The use of Google products in Danish schools has created a lot of debate over the past years, shown by numerous news articles and comment fields on 🔥. Although we won’t be able to cover it all in this article, you can read more in the various links.

Violations

To sum up the September 2021 decision, the DPA held that the municipality:

  • Failed to assess risks for the pupils’ rights and freedoms, consequently failing to demonstrate compliance with the GDPR Article 5(1)(c) as they didn’t minimize the personal data processed when creating users (the municipality admitted that it was indeed possible to minimize data).
  • Failed to demonstrate compliance with Article 5(1)(f), especially as they couldn’t demonstrate how they had configured new users account and, thus, could ensure sufficient security for the processing activities.
  • Lacked a legal basis in (and thus violated) Article 6(1) for processing personal data in Google’s “Additional Services” (such as YouTube and Gmail).
  • Failed to assess possible risks of using Additional Services after Google changed their terms of service. Since the DPA considers that the use of novel and complex technology, including software, and especially in the education space where the data subject are children and youth, generally represents a high risk, they held that the municipality had breached Article 35(1).
  • Failed, in several instances, to protect children whose names should be changed to an alias, resulting in a personal data breach as per Article 4(12).
  • Breached Article 32(1) by i) not conducting a risk assessment to identify risks connected with using Googles Additional Services, ii) not analyzing the consequences of pupils accessing these Additional Services, iii) not testing the functionality and scope of these services before starting to use them, iv) not ensuring that pupils with protected names and addresses were anonymized and, finally, v) not sufficiently securing the computers against unauthorized access.
  • Failed to notify the DPA for several violations with a clear risk for the data subjects, in breach of Article 33(1).

Based on the above, the DPA ordered the municipality to bring their processing activities in line with the GDPR, by i) assessing risks following from the use of Chromebooks and G-Suite (now Workspace) for Education, which shows the personal data streams the processing activities entail, and, ii) if the risk is deemed high, conduct a DPIA.

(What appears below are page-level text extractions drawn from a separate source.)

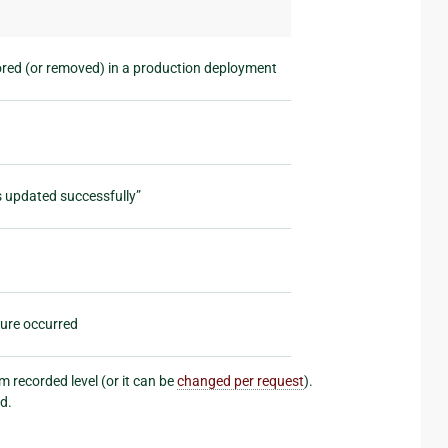
ored (or removed) in a production deployment
s updated successfully”
lure occurred
 recorded level (or it can be
changed per request
).
d.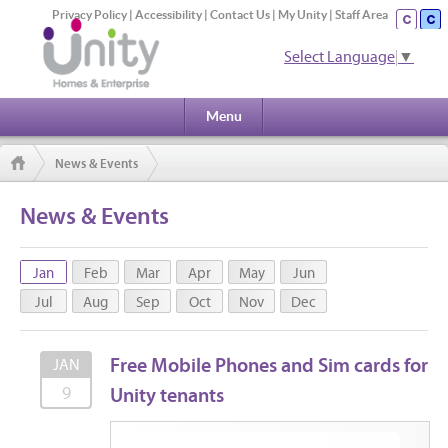
Privacy Policy
|
Accessibility
|
Contact Us
|
My Unity
|
Staff Area
Select Language
▼
Menu
News & Events
News & Events
Jan
Feb
Mar
Apr
May
Jun
Jul
Aug
Sep
Oct
Nov
Dec
Free Mobile Phones and Sim cards for
JAN
Unity tenants
9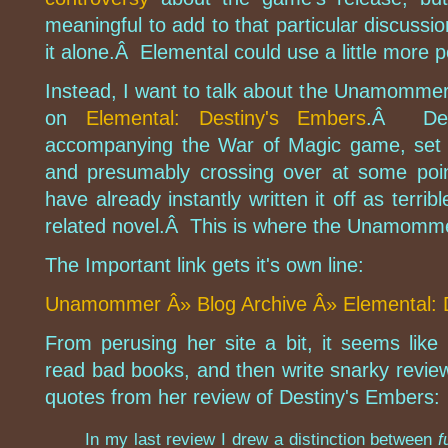
meaningful to add to that particular discussio
it alone.Â Elemental could use a little more pol
Instead, I want to talk about the Unamommer 
on
Elemental: Destiny's Embers
.Â Des
accompanying the War of Magic game, set i
and presumably crossing over at some poin
have already instantly written it off as terrib
related novel.Â This is where the Unamomm
The Important link gets it's own line:
Unamommer Â» Blog Archive Â» Elemental:
From perusing her site a bit, it seems li
read bad books, and then write snarky rev
quotes from her review of Destiny's Embers:
In my last review I drew a distinction between
f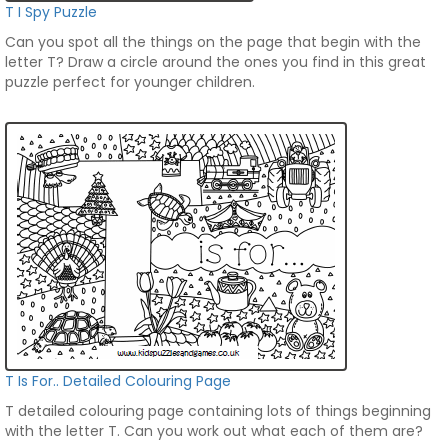
T I Spy Puzzle
Can you spot all the things on the page that begin with the
letter T? Draw a circle around the ones you find in this great
puzzle perfect for younger children.
T Is For.. Detailed Colouring Page
T detailed colouring page containing lots of things beginning
with the letter T. Can you work out what each of them are?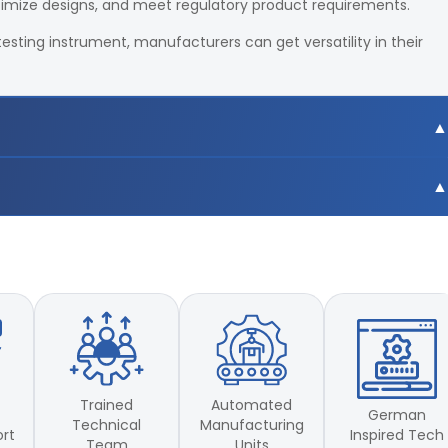
timize designs, and meet regulatory product requirements.
testing instrument, manufacturers can get versatility in their
0mm
0mm
Trained
Automated
German
Technical
Manufacturing
Inspired Tech
ort
Team
Units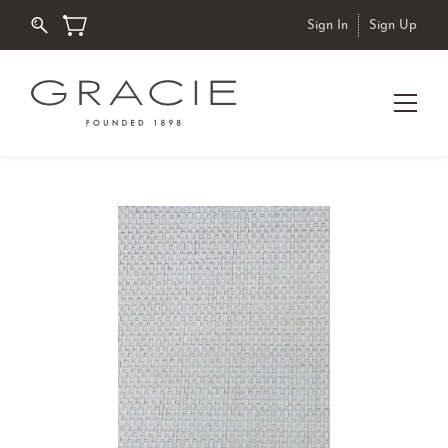
Sign In
Sign Up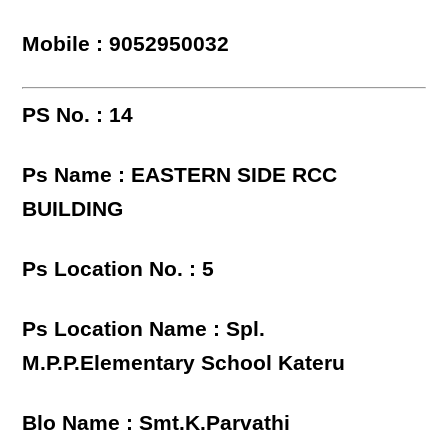
Mobile : 9052950032
PS No. : 14
Ps Name : EASTERN SIDE RCC
BUILDING
Ps Location No. : 5
Ps Location Name : Spl.
M.P.P.Elementary School Kateru
Blo Name : Smt.K.Parvathi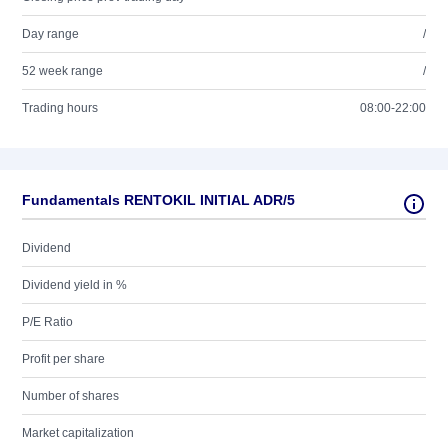
Day range
/
52 week range
/
Trading hours
08:00-22:00
Fundamentals RENTOKIL INITIAL ADR/5
Dividend
Dividend yield in %
P/E Ratio
Profit per share
Number of shares
Market capitalization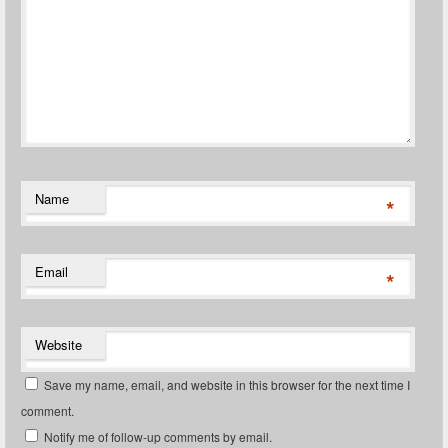
Name
*
Email
*
Website
Save my name, email, and website in this browser for the next time I
comment.
Notify me of follow-up comments by email.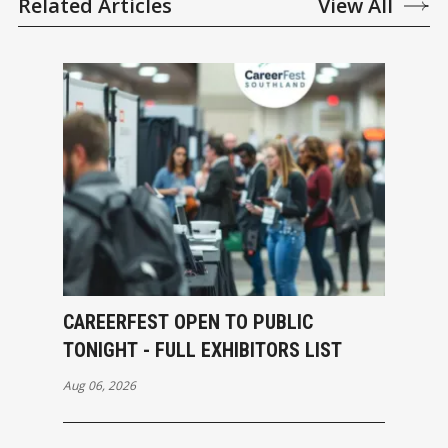
Related Articles
View All
CAREERFEST OPEN TO PUBLIC
TONIGHT - FULL EXHIBITORS LIST
Aug 06, 2026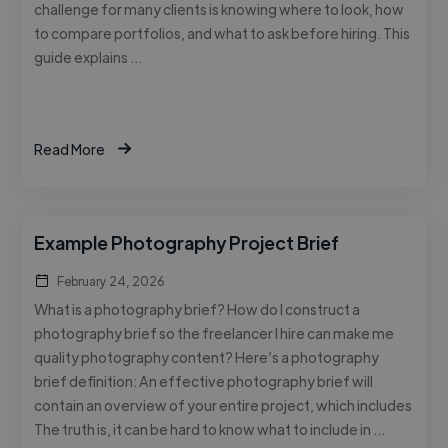
challenge for many clients is knowing where to look, how
to compare portfolios, and what to ask before hiring. This
guide explains …
Read More
Example Photography Project Brief
February 24, 2026
What is a photography brief? How do I construct a
photography brief so the freelancer I hire can make me
quality photography content? Here’s a photography
brief definition: An effective photography brief will
contain an overview of your entire project, which includes
The truth is, it can be hard to know what to include in …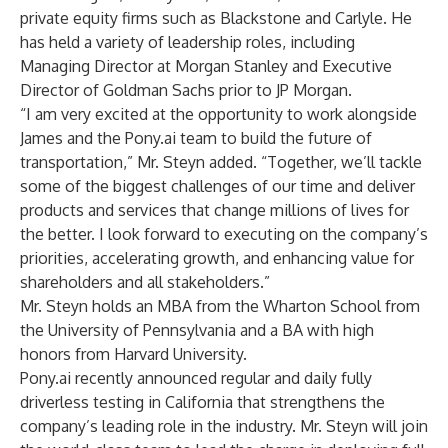
private equity firms such as Blackstone and Carlyle. He
has held a variety of leadership roles, including
Managing Director at Morgan Stanley and Executive
Director of Goldman Sachs prior to JP Morgan.
“I am very excited at the opportunity to work alongside
James and the Pony.ai team to build the future of
transportation,” Mr. Steyn added. “Together, we’ll tackle
some of the biggest challenges of our time and deliver
products and services that change millions of lives for
the better. I look forward to executing on the company’s
priorities, accelerating growth, and enhancing value for
shareholders and all stakeholders.”
Mr. Steyn holds an MBA from the Wharton School from
the University of Pennsylvania and a BA with high
honors from Harvard University.
Pony.ai recently announced regular and daily fully
driverless testing in California that strengthens the
company’s leading role in the industry. Mr. Steyn will join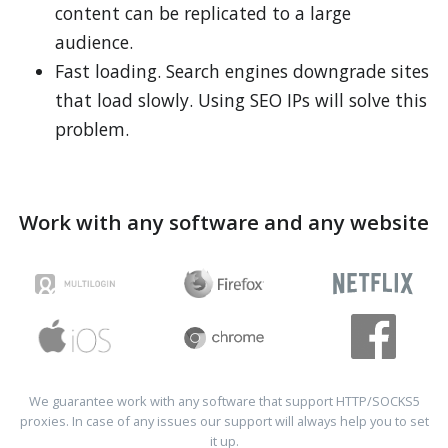
content can be replicated to a large
audience.
Fast loading. Search engines downgrade sites
that load slowly. Using SEO IPs will solve this
problem.
Work with any software and any website
We guarantee work with any software that support HTTP/SOCKS5
proxies. In case of any issues our support will always help you to set
it up.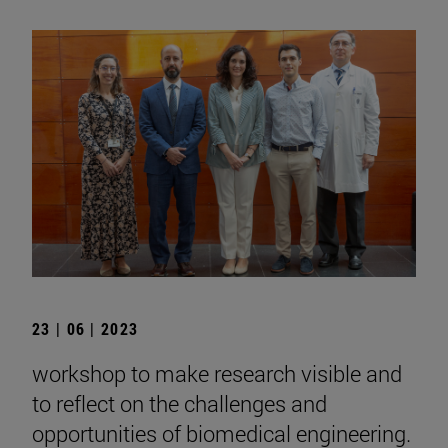
23 | 06 | 2023
workshop to make research visible and
to reflect on the challenges and
opportunities of biomedical engineering.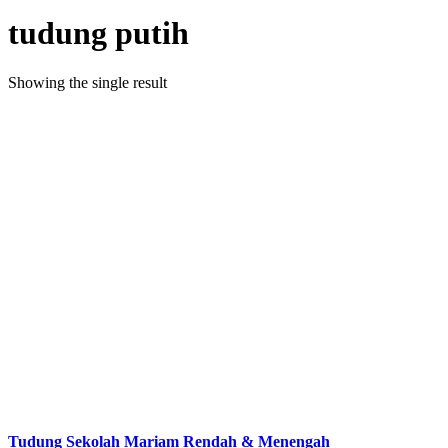
tudung putih
Showing the single result
Tudung Sekolah Mariam Rendah & Menengah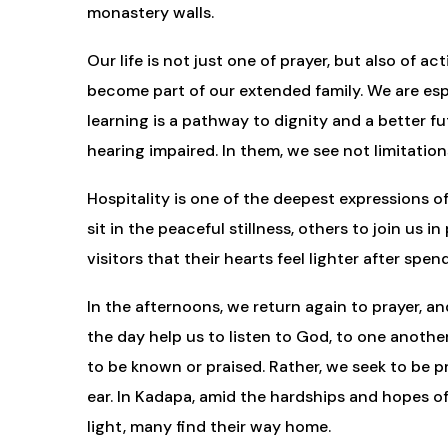
monastery walls.
Our life is not just one of prayer, but also o
become part of our extended family. We are es
learning is a pathway to dignity and a better fu
hearing impaired. In them, we see not limitatio
Hospitality is one of the deepest expressions of
sit in the peaceful stillness, others to join us 
visitors that their hearts feel lighter after s
In the afternoons, we return again to prayer, a
the day help us to listen to God, to one another
to be known or praised. Rather, we seek to be p
ear. In Kadapa, amid the hardships and hopes of 
light, many find their way home.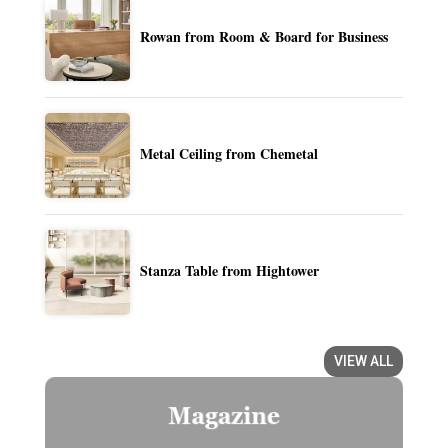
Rowan from Room & Board for Business
Metal Ceiling from Chemetal
Stanza Table from Hightower
VIEW ALL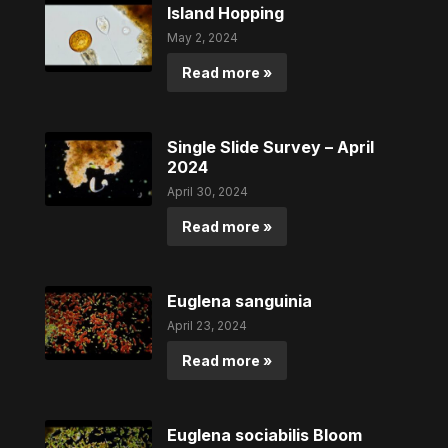
Island Hopping
May 2, 2024
Read more »
Single Slide Survey – April
2024
April 30, 2024
Read more »
Euglena sanguinia
April 23, 2024
Read more »
Euglena sociabilis Bloom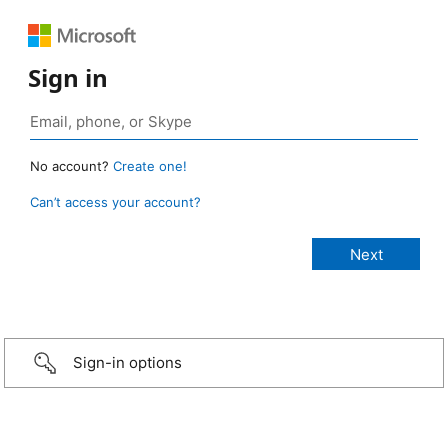
Sign in
No account?
Create one!
Can’t access your account?
Sign-in options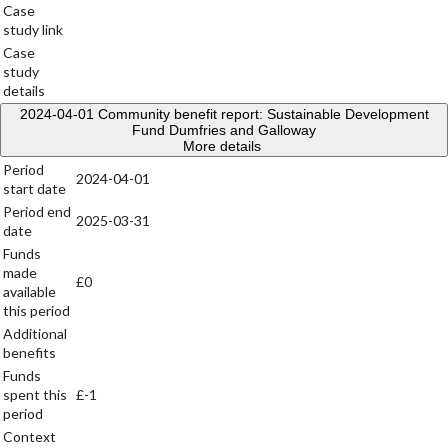
Case
study link
Case
study
details
2024-04-01
Community benefit report: Sustainable Development
Fund Dumfries and Galloway
More details
Period
2024-04-01
start date
Period end
2025-03-31
date
Funds
made
£0
available
this period
Additional
benefits
Funds
spent this
£-1
period
Context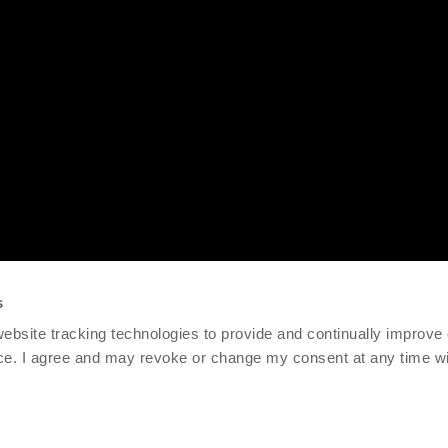
s
 website tracking technologies to provide and continually improve
ce. I agree and may revoke or change my consent at any time wit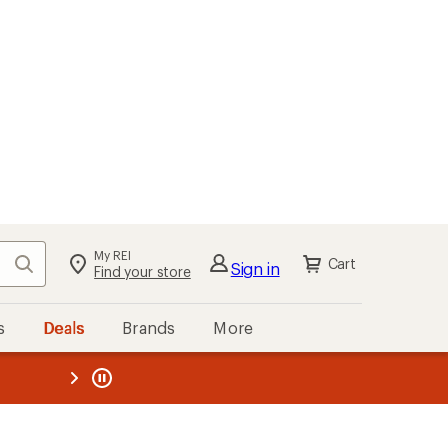
My REI
Search
Cart
Sign in
Find your store
s
Deals
Brands
More
the REI
ard
—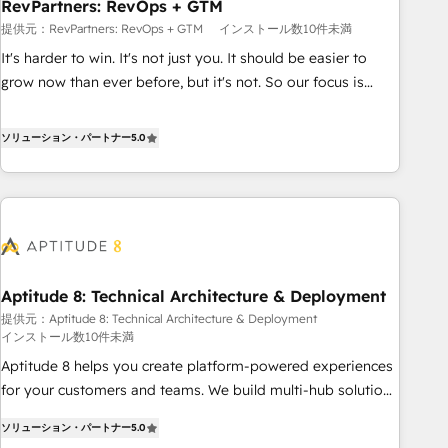
RevPartners: RevOps + GTM
提供元：RevPartners: RevOps + GTM
インストール数10件未満
It's harder to win. It's not just you. It should be easier to
grow now than ever before, but it's not. So our focus is
serving you, the person responsible for the revenue number.
We do that by bridging the gap where agencies fail:
ソリューション・パートナー
5.0
combining GTM strategy with technical execution to solve
the right problem at the right time, with the right solution.
We don’t just implement your CRM. We engineer revenue
outcomes for the GTM owner on HubSpot. We Build
Different Because We're Built Different: - Secure: Soc2
compliant 🛡️ - Onboarding: Implementations starting from
Aptitude 8: Technical Architecture & Deployment
$1,5k - Clay: Elite Studio Solutions Partner 🤝 - Global: 75+
提供元：Aptitude 8: Technical Architecture & Deployment
RPers across five continents 🌐 - Scale: Largest organically
インストール数10件未満
grown & fastest tiering Elite HubSpot Partner 🪴 - CRM:
Aptitude 8 helps you create platform-powered experiences
More Sales Hub implementations than any other Partner 💻
for your customers and teams. We build multi-hub solutions
- Salesforce: We convert SFDC addicts to HubSpot
and orchestrate operations across your entire tech stack.
evangelists 🧡 Don't pick a marketing or technical agency
ソリューション・パートナー
5.0
Aptitude 8 is trusted by top brands such as Lenovo,
for a GTM engineer’s job. The choice is yours. Start winning.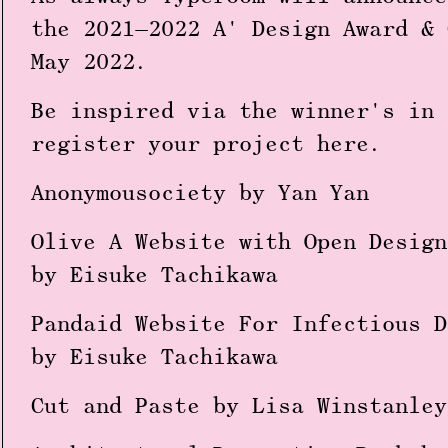
the 2021—2022 A' Design Award & 
May 2022.
Be inspired via the winner's in 
register your project
here
.
Anonymousociety by Yan Yan
Olive A Website with Open Design
by Eisuke Tachikawa
Pandaid Website For Infectious D
by Eisuke Tachikawa
Cut and Paste by Lisa Winstanley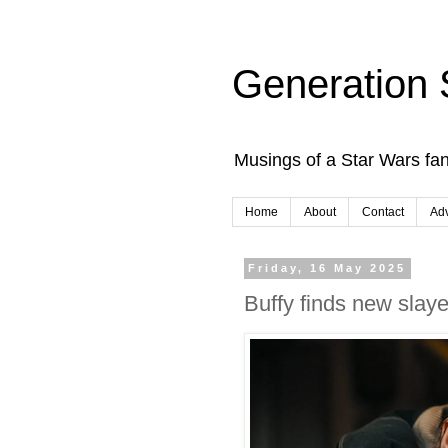
Generation 
Musings of a Star Wars fan
Home
About
Contact
Adv
Friday, 16 May 2025
Buffy finds new slay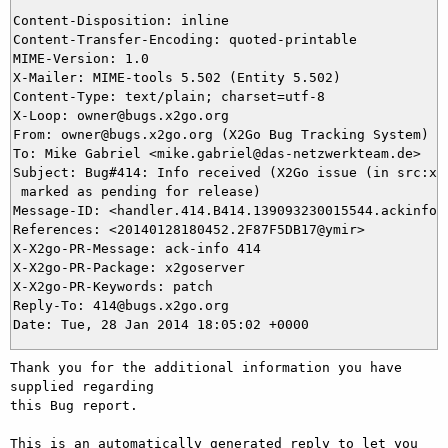
Content-Disposition: inline

Content-Transfer-Encoding: quoted-printable

MIME-Version: 1.0

X-Mailer: MIME-tools 5.502 (Entity 5.502)

Content-Type: text/plain; charset=utf-8

X-Loop: owner@bugs.x2go.org

From: owner@bugs.x2go.org (X2Go Bug Tracking System)

To: Mike Gabriel <mike.gabriel@das-netzwerkteam.de>

Subject: Bug#414: Info received (X2Go issue (in src:x2g
 marked as pending for release)

Message-ID: <handler.414.B414.139093230015544.ackinfo@b
References: <20140128180452.2F87F5DB17@ymir>

X-X2go-PR-Message: ack-info 414

X-X2go-PR-Package: x2goserver

X-X2go-PR-Keywords: patch

Reply-To: 414@bugs.x2go.org

Thank you for the additional information you have 
supplied regarding

this Bug report.

This is an automatically generated reply to let you 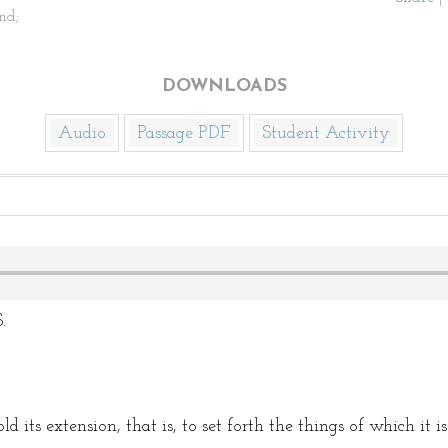
nd;
DOWNLOADS
Audio
Passage PDF
Student Activity
.
ld its extension, that is, to set forth the things of which it i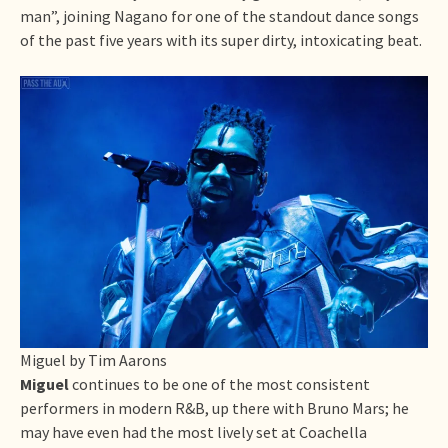
man”, joining Nagano for one of the standout dance songs
of the past five years with its super dirty, intoxicating beat.
Miguel by Tim Aarons
Miguel
continues to be one of the most consistent
performers in modern R&B, up there with Bruno Mars; he
may have even had the most lively set at Coachella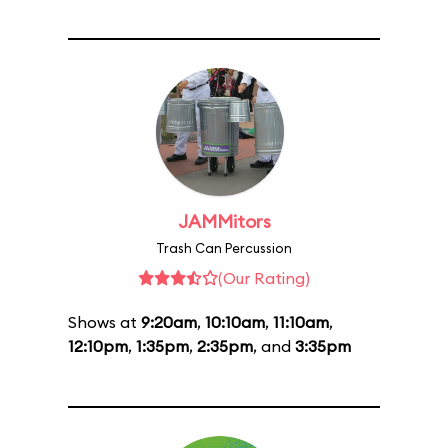
JAMMitors
Trash Can Percussion
(Our Rating)
Shows at
9:20am
,
10:10am
,
11:10am
,
12:10pm
,
1:35pm
,
2:35pm
, and
3:35pm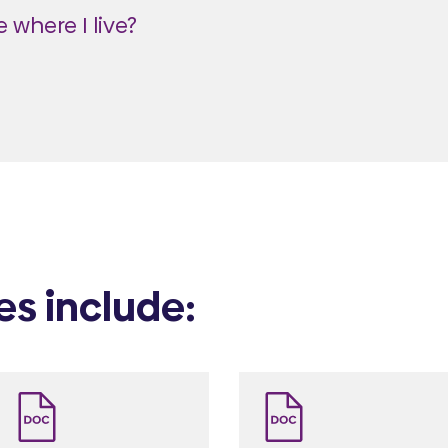
 where I live?
es include: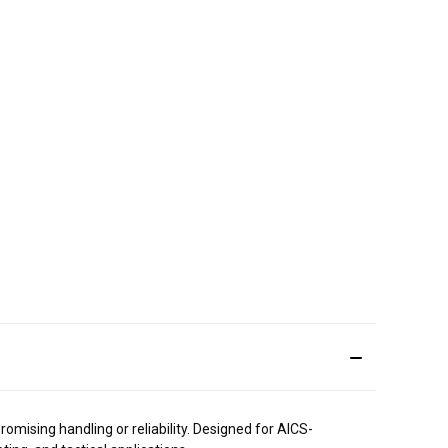
mising handling or reliability. Designed for AICS-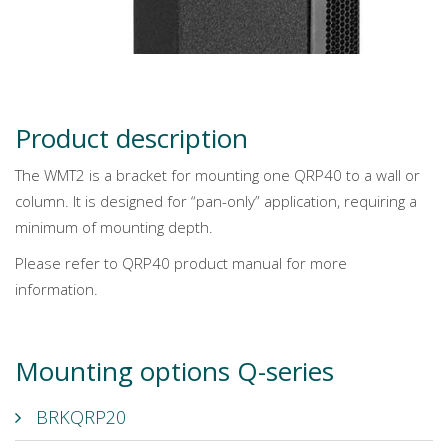
Product description
The WMT2 is a bracket for mounting one QRP40 to a wall or
column. It is designed for “pan-only” application, requiring a
minimum of mounting depth.
Please refer to QRP40 product manual for more
information.
Mounting options Q-series
BRKQRP20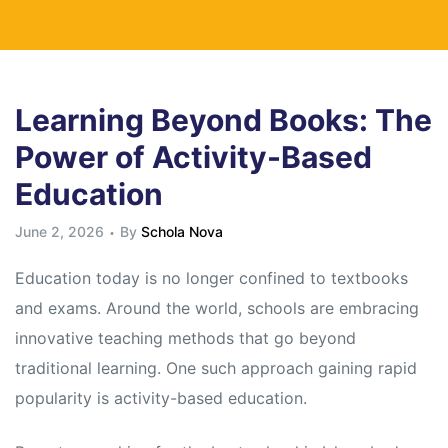
Learning Beyond Books: The
Power of Activity-Based
Education
June 2, 2026
By
Schola Nova
Education today is no longer confined to textbooks
and exams. Around the world, schools are embracing
innovative teaching methods that go beyond
traditional learning. One such approach gaining rapid
popularity is activity-based education.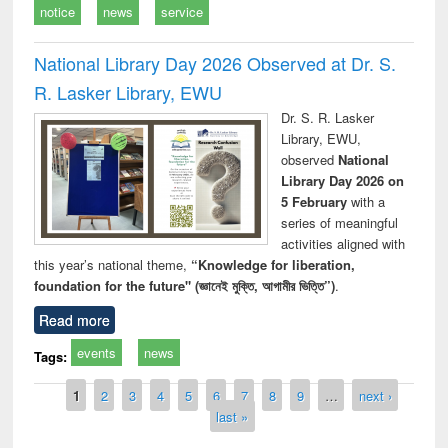
notice
news
service
National Library Day 2026 Observed at Dr. S.
R. Lasker Library, EWU
Dr. S. R. Lasker
Library, EWU,
observed
National
Library Day 2026 on
5 February
with a
series of meaningful
activities aligned with
this year’s national theme,
“Knowledge for liberation,
foundation for the future" (জ্ঞানেই মুক্তি, আগামীর ভিত্তি”)
.
Read more
events
news
Tags:
Pages
1
2
3
4
5
6
7
8
9
…
next ›
last »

💡 Finally, the DPA instructed the municipality to contact all parents to ensure necessary corrections, anonymizations or erasure is done where their kids’ personal data has been unintentionally published or shared.

The second decision – July 2022

Many were slightly shocked to see that the DPA on 14 July ordered Helsingor municipality to suspend all US transfers and imposed a general ban on all processing in Google Workspace, giving them a deadline until 3 August. ⏰

However, as the prior decision clearly shows, this has been ongoing for several years, so the municipality has had ample time to rectify the violations. What’s particularly interesting in this case, though, is the focus on transfers to the US and the DPA’s findings.

Violations

In the July 2022 decision, the DPA held that the municipality:

  • Breached Article 5(2), cf. 5(1)(a) by i) not including all risk scenarios, ii) not testing the functionality and scope of selected hardware and software, and, iii) not documenting how the municipality controls Google’s access to the personal data, especially in Chrome OS and Workspace’s interaction with Google’s backend.
  • Failed to document that the appointed processor could provide suffient guarantees to satisfy the requirements of Article 28(1). Because they couldn’t exclude the possibility of the processor breaching their agreement, the DPA also held that this is a high risk in itself and the municipality should have conducted a DPIA as per Article 35(1).
  • Failed to ensure that transfers of personal data to the US is sufficiently protected from possible surveillance by the US government, thus breaching Article 44, cf. Article 46(1)(c). The municipality had localized storage to Europe, but their agreement with Google was contingent on allowing for support from outside of the EEA. For this, they had the 2021 SCCs in place. The DPA, however, found that Google is an “electronic communications service provider” as defined in 50 U.S.C. § 1881(b)(4) and, thus, subject to FISA 702 as we all know is highly problematic (read more here). Thus, the DPA held that contractual and organizational measures were insufficient and the municipality has to put technical measures in place.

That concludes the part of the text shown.